Artikel i vetenskaplig tidskrift
Författare Christina Hellström
Bengt Jansson
Sven G. Carlsson
Publicerad i European journal of pain (London, England)
Volym 4
Nummer/häfte 3
Sidor 283-90
ISSN 1090-3801
Publiceringsår 2000
Publicerad vid Psykologiska institutionen
Sidor 283-90
Språk en
Länkar dx.doi.org/10.1053/eujp.2000.0184
Ämnesord Adaptation, Psychological, Adult, Chronic Disease, Cluster Analysis, Female, Forecasting, Humans, Male, Middle Aged, Pain, physiopathology, psychology, Pain Measurement, Self Concept
Ämneskategorier Tillämpad psykologi

Sammanfattning

Perceived (subjective) future has been found to be a significant factor in explaining the relationship between pain and pain-related distress.
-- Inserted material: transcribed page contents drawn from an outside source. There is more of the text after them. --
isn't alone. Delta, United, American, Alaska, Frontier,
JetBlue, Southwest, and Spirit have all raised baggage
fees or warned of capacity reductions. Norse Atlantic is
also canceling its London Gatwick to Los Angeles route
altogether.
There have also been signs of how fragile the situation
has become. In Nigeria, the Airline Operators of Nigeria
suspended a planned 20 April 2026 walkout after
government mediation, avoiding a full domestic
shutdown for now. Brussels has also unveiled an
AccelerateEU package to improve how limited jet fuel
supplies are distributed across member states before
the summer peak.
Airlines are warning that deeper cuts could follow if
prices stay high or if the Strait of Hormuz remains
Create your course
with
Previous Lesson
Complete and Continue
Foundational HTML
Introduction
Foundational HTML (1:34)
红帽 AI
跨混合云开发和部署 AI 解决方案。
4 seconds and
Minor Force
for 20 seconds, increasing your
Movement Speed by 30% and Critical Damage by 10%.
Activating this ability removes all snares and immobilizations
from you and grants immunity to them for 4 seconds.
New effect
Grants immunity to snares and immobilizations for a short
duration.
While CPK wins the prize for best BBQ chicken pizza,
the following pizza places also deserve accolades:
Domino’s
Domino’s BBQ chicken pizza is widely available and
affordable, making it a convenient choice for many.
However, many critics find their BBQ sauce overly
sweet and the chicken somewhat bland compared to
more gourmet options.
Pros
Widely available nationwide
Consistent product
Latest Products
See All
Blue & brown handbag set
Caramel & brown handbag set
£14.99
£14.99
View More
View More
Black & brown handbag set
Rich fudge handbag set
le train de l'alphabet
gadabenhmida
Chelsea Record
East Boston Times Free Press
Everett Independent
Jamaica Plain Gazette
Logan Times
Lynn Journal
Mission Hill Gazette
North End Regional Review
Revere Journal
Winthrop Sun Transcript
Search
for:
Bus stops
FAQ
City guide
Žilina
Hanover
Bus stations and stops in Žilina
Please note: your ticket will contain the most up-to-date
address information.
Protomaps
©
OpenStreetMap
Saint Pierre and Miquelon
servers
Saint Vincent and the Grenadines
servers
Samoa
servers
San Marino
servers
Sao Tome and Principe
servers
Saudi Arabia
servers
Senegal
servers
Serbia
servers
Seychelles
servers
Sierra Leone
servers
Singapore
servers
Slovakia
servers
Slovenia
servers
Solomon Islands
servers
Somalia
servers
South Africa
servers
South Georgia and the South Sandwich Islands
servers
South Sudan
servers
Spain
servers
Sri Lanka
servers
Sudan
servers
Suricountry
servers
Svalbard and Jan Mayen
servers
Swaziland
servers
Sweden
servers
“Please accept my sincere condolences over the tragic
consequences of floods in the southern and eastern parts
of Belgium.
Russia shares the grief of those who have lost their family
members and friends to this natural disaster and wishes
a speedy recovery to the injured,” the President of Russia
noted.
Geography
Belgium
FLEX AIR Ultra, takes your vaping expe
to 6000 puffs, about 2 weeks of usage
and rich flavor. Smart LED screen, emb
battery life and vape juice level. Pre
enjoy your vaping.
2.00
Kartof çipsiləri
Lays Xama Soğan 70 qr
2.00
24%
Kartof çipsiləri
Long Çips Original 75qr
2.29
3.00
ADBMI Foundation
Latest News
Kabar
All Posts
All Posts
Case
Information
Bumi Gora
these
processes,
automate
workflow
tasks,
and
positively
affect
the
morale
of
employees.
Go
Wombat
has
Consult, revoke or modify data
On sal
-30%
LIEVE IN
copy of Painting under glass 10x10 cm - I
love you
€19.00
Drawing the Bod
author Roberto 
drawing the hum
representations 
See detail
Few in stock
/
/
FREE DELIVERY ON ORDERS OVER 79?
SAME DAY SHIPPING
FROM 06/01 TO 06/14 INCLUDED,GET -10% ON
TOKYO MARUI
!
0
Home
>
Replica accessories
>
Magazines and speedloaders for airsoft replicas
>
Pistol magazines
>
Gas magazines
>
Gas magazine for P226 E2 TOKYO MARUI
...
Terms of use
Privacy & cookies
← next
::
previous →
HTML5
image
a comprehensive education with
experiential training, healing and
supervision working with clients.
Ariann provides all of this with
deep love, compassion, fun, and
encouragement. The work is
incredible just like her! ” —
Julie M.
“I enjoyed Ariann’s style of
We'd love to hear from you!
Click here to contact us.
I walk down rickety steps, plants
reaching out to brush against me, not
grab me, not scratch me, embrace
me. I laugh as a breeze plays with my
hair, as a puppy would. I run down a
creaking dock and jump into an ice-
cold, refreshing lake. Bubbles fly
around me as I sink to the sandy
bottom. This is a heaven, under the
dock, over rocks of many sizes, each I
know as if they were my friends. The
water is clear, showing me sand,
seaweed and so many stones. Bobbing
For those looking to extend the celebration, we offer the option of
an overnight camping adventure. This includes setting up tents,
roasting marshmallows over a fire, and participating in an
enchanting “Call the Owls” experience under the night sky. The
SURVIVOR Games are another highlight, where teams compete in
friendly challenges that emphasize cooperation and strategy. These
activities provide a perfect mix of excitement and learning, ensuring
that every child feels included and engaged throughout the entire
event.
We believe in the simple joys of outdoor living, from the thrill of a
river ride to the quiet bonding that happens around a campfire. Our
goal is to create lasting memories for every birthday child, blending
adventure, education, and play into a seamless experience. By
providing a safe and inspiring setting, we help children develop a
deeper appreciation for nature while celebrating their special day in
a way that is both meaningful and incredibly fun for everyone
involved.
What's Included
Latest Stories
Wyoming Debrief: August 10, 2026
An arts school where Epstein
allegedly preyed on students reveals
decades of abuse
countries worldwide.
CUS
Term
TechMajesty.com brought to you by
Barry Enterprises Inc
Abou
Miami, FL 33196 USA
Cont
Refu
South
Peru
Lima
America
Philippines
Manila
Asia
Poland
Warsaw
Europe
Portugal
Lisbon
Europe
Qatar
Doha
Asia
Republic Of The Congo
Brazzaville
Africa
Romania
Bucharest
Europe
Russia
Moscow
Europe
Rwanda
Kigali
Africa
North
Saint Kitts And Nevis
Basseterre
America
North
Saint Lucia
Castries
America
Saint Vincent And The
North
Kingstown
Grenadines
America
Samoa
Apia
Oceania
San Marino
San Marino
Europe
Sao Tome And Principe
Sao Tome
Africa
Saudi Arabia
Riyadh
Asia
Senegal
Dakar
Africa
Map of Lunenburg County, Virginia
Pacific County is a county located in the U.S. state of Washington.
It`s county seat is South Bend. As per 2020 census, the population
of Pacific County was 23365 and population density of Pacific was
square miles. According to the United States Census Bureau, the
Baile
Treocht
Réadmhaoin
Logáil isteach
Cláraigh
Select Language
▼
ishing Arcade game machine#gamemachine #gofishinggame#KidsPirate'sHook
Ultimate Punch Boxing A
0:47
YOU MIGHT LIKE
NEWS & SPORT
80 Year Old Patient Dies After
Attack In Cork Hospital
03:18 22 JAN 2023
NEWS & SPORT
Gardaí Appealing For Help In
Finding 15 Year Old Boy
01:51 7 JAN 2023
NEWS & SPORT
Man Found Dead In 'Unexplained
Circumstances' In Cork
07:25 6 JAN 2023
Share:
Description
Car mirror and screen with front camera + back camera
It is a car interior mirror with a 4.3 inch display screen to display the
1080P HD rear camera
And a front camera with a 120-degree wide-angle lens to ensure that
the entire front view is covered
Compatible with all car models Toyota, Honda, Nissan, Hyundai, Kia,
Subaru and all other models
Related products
The present study is based on the assumption that chronic pain patients with the three psychological profiles introduced by Turk and Rudy in 1988 could also be found in a sample of chronic pain patients and if so, these profiles have different perspectives on the future. The Multidimensional Pain Inventory (MPI) and The Future Scale were used to collect data from 569 patients with heterogeneous non-malignant chronic pain. A cluster analysis was conducted, where the resulting clusters closely resembled the profiles labelled by Turk and Rudy as 'dysfunctional', 'interpersonally distressed' and 'adaptive coper'. The results indicated that patients with adaptive coper profile have a more positive perception, while those with an interpersonally distressed profile have a more negative perception of the future. With an increased duration of pain, the proportion of the adaptive coper category decreased linearly, while an opposite trend was noted for the interpersonally distressed category. These results may better enable profiled psychological interventions in clinical pain treatment, e.g. by providing patients with therapies focused on positive future orientation, resulting in increased motivation for health-seeking behaviour and better abilities to cope with pain.